Exceptions under state aid law for the targeted promotion of strategic economic sectors were previously only possible if the Commission and member states identified Important Projects of Common European Interest, or IPCEI for short. There are two such projects in the field of microelectronics.
But an IPCEI has legal limitations, so the focus must be on innovation and research, Breton explains, not manufacturing. The Chips Act should enable a broader promotion of the semiconductor industry.
However, in order to prevent companies from grabbing subsidies without advancing Europe technologically, only innovative companies are to be promoted with the Chips Act. This point is also important for EU countries like the Netherlands, which are traditionally skeptical regarding industrial policy experiments. “There needs to be a clear business case, not just an interest in funding,” says a top Dutch official. The government in The Hague was initially skeptical regarding the Chips Act, but now supports the proposed law.
Chips are becoming more important in mechanical engineering and the automotive industry
Breton’s goal is that in a few years, chips with a size of less than five nanometers will also be produced in Europe. This is well received by the economy: the ZVEI industry association has been pushing for globally competitive funding for the chip industry in Europe for years. Compared to South Korea or Japan, the funds that companies in the EU might get from the state are small. Without public help, however, the race to catch up will not succeed, emphasizes ZVEI President Gunther Kegel.
ZVEI is committed to ensuring that the Chips Act promotes both factories for the latest generations of chips and more mature technologies that are important for the remaining European chip manufacturers. “We have to take care of both,” agrees ASML boss Peter Wennink. The chip machine manufacturer from the Netherlands is Europe’s most valuable technology group.
In the past 20 years, most chip factories have emerged in Asia. On the one hand, this was due to ample public funding. On the other hand, the manufacturers have followed their customers, explains Kegel. “Because we’ve largely lost PCs and entertainment electronics in Europe for a long time.”
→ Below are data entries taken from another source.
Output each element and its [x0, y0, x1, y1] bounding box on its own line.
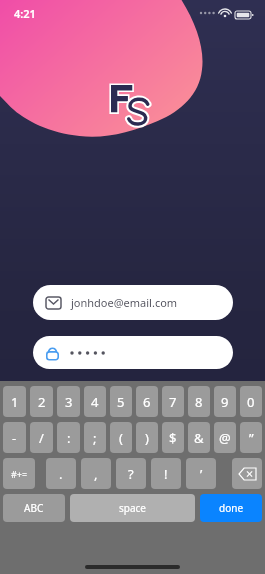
staticText: @: [219, 429, 231, 447]
button[interactable]: ABC: [3, 494, 65, 522]
button[interactable]: 4: [84, 386, 106, 417]
button[interactable]: 8: [188, 386, 210, 417]
staticText: 2: [38, 393, 46, 411]
button[interactable]: 0: [240, 386, 262, 417]
button[interactable]: 1: [3, 386, 26, 417]
staticText: &: [194, 429, 204, 447]
staticText: 0: [247, 393, 255, 411]
staticText: done: [219, 501, 244, 515]
button[interactable]: @: [214, 422, 236, 453]
staticText: 4: [91, 393, 99, 411]
staticText: ”: [249, 429, 254, 447]
button[interactable]: 9: [214, 386, 236, 417]
button[interactable]: done: [200, 494, 262, 522]
button[interactable]: Backspace: [232, 458, 262, 489]
staticText: .: [59, 465, 63, 483]
button[interactable]: !: [151, 458, 181, 489]
button[interactable]: $: [162, 422, 184, 453]
button[interactable]: (: [110, 422, 132, 453]
staticText: ’: [200, 465, 203, 483]
staticText: space: [119, 501, 146, 515]
staticText: !: [164, 465, 168, 483]
button[interactable]: .: [46, 458, 76, 489]
button[interactable]: ,: [81, 458, 111, 489]
staticText: 9: [221, 393, 229, 411]
button[interactable]: ?: [116, 458, 146, 489]
staticText: jonhdoe@email.com: [71, 295, 178, 310]
button[interactable]: 7: [162, 386, 184, 417]
button[interactable]: ): [136, 422, 158, 453]
button[interactable]: ”: [240, 422, 262, 453]
button[interactable]: ’: [186, 458, 216, 489]
staticText: 7: [169, 393, 177, 411]
staticText: /: [39, 429, 44, 447]
button[interactable]: &: [188, 422, 210, 453]
staticText: 6: [143, 393, 151, 411]
staticText: ?: [128, 465, 134, 483]
staticText: ): [145, 429, 149, 447]
button[interactable]: [33, 336, 233, 369]
button[interactable]: 6: [136, 386, 158, 417]
button[interactable]: -: [3, 422, 26, 453]
button[interactable]: jonhdoe@email.com: [33, 285, 233, 320]
button[interactable]: :: [57, 422, 80, 453]
staticText: -: [12, 429, 17, 447]
staticText: 3: [65, 393, 73, 411]
button[interactable]: 5: [110, 386, 132, 417]
staticText: 8: [195, 393, 203, 411]
button[interactable]: #+=: [3, 458, 35, 489]
staticText: ;: [93, 429, 97, 447]
staticText: 5: [117, 393, 125, 411]
staticText: $: [169, 429, 177, 447]
button[interactable]: 2: [30, 386, 53, 417]
staticText: :: [67, 429, 71, 447]
button[interactable]: ;: [84, 422, 106, 453]
staticText: #+=: [11, 468, 28, 480]
staticText: ABC: [24, 501, 44, 515]
staticText: ,: [94, 465, 98, 483]
staticText: (: [119, 429, 123, 447]
button[interactable]: space: [70, 494, 195, 522]
staticText: 1: [11, 393, 19, 411]
staticText: 4:21: [14, 6, 36, 21]
button[interactable]: 3: [57, 386, 80, 417]
button[interactable]: /: [30, 422, 53, 453]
However, chips are becoming increasingly important for mechanical engineering and the automotive industry. Therefore, the interest in a reliable supply of the components is increasing significantly. On average, a car contains semiconductors worth 750 dollars today, and in four years it will be more than 1000 dollars.
Recently, the major chip companies have opted for locations overseas. With the exception of Bosch, no company has built a new chip factory in Germany in the past 15 years. However, the Federal Republic can now also hope for an investment from Intel.
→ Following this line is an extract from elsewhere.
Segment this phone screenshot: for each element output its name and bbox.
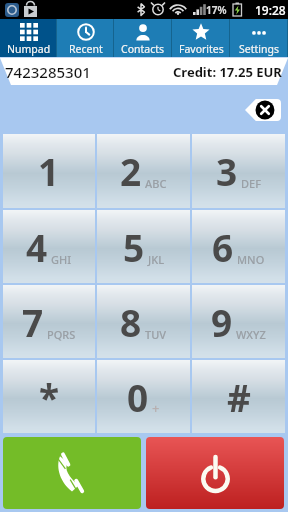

Breton has met with Intel boss Pet Gelsinger repeatedly over the past few months. Most recently, it became apparent that the US group would open new locations in Germany, Italy and France. Nothing has been signed yet. Intel recently announced plans to build two $20 billion plants in the United States.
The world’s largest contract manufacturer, TSMC from Taiwan, is also considering a factory in Europe. However, the potential commitment is “still at a very early stage of evaluation,” said Mark Liu, Chairman of the Board of Directors recently. First you have to understand the needs of the customers. TSMC is a world leader in technology.
But even if the EU funding is now flowing quickly: the current supply bottlenecks will not change. It takes regarding three years to build a new chip factory.